# [Source data]
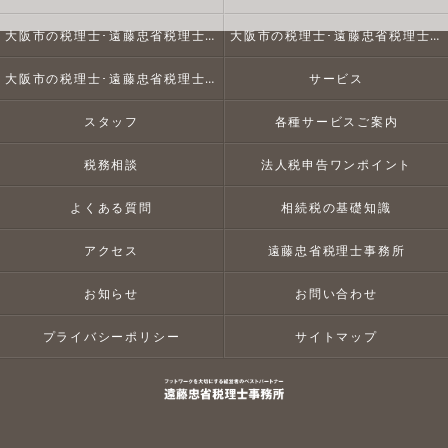
大阪市の税理士･遠藤忠省税理士事務所の口コミ情報
大阪市の税理士･遠藤忠省税理士事務所の評判
大阪市の税理士･遠藤忠省税理士事務所のお客様の声
サービス
スタッフ
各種サービスご案内
税務相談
法人税申告ワンポイント
よくある質問
相続税の基礎知識
アクセス
遠藤忠省税理士事務所
お知らせ
お問い合わせ
プライバシーポリシー
サイトマップ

# [The problem]
Scan each line above for the string "大阪市の税理士". Give the tally and nothing else.

# [Solution]
3